• **Supplied information**

- - - - -

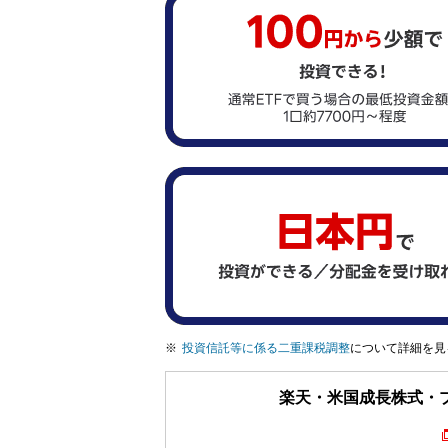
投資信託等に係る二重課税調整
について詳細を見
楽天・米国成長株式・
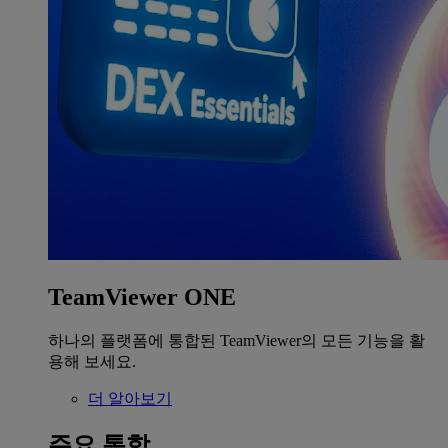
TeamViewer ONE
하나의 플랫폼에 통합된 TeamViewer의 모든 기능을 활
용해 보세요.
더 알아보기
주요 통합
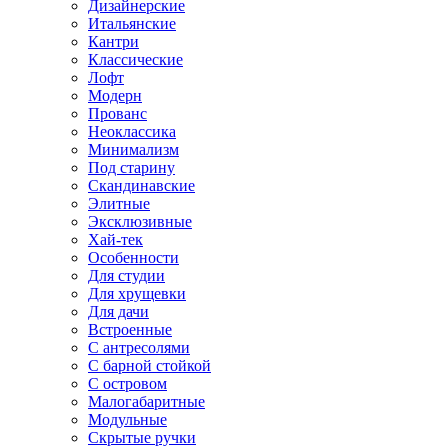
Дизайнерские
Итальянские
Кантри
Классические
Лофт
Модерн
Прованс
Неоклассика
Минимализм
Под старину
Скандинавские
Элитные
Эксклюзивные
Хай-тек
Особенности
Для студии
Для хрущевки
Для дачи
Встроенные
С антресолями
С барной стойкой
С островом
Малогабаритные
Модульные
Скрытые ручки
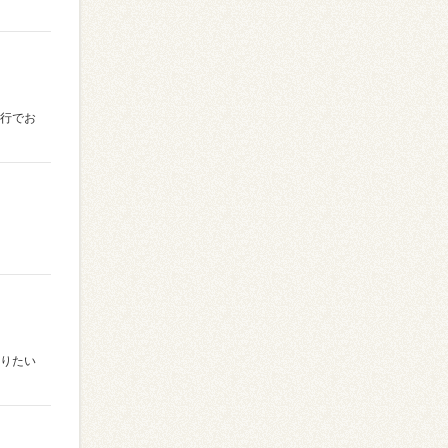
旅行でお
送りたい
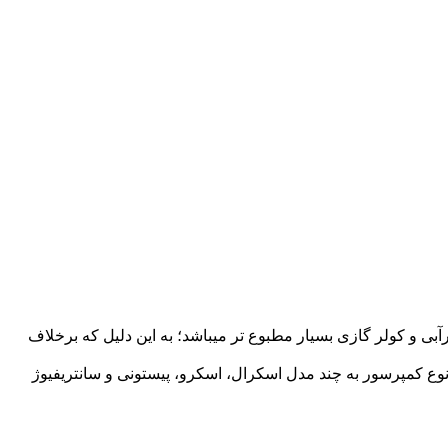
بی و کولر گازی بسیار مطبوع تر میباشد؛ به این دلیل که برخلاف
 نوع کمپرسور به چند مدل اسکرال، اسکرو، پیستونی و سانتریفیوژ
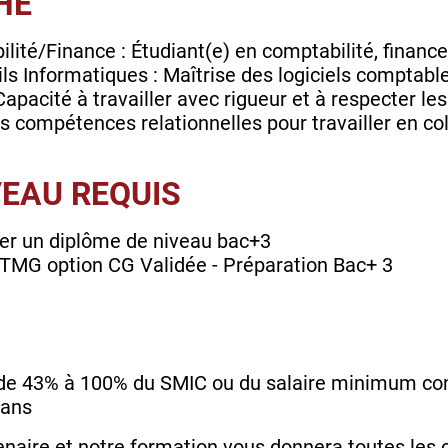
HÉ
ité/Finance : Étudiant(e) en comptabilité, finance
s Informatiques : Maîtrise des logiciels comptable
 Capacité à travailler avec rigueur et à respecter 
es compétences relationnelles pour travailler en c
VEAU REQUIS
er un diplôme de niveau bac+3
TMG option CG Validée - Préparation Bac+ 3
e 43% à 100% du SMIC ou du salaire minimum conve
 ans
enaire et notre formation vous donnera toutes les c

- - - - -

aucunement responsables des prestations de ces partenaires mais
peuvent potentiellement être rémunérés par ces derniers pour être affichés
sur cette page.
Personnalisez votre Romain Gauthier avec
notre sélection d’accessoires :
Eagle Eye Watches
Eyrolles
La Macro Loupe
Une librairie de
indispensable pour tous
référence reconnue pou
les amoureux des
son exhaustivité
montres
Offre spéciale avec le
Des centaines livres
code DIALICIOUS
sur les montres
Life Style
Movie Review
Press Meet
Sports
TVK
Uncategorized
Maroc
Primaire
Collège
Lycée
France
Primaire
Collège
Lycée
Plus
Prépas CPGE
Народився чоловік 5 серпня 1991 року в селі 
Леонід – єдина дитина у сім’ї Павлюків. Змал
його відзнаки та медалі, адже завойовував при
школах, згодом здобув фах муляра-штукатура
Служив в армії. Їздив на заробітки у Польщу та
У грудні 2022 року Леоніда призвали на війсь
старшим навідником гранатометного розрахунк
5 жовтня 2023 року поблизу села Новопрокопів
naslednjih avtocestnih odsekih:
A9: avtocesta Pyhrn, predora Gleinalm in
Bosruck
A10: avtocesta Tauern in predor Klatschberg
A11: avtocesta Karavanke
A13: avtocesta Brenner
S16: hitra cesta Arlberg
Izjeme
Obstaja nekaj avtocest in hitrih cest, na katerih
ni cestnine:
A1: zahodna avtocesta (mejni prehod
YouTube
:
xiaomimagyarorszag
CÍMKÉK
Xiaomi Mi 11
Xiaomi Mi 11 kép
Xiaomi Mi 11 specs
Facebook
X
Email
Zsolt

- - - - -

Copy the lines of the data above exactly as written, beginning with the line containing "son exhaustivité" and ending with the line containing "A1: zahodna avtocesta (mejni prehod", and leave out all other lines.

• **Answer to this exercise**
son exhaustivité
montres
Offre spéciale avec le
Des centaines livres
code DIALICIOUS
sur les montres
Life Style
Movie Review
Press Meet
Sports
TVK
Uncategorized
Maroc
Primaire
Collège
Lycée
France
Primaire
Collège
Lycée
Plus
Prépas CPGE
Народився чоловік 5 серпня 1991 року в селі 
Леонід – єдина дитина у сім’ї Павлюків. Змал
його відзнаки та медалі, адже завойовував при
школах, згодом здобув фах муляра-штукатура
Служив в армії. Їздив на заробітки у Польщу та
У грудні 2022 року Леоніда призвали на війсь
старшим навідником гранатометного розрахунк
5 жовтня 2023 року поблизу села Новопрокопів
naslednjih avtocestnih odsekih:
A9: avtocesta Pyhrn, predora Gleinalm in
Bosruck
A10: avtocesta Tauern in predor Klatschberg
A11: avtocesta Karavanke
A13: avtocesta Brenner
S16: hitra cesta Arlberg
Izjeme
Obstaja nekaj avtocest in hitrih cest, na katerih
ni cestnine:
A1: zahodna avtocesta (mejni prehod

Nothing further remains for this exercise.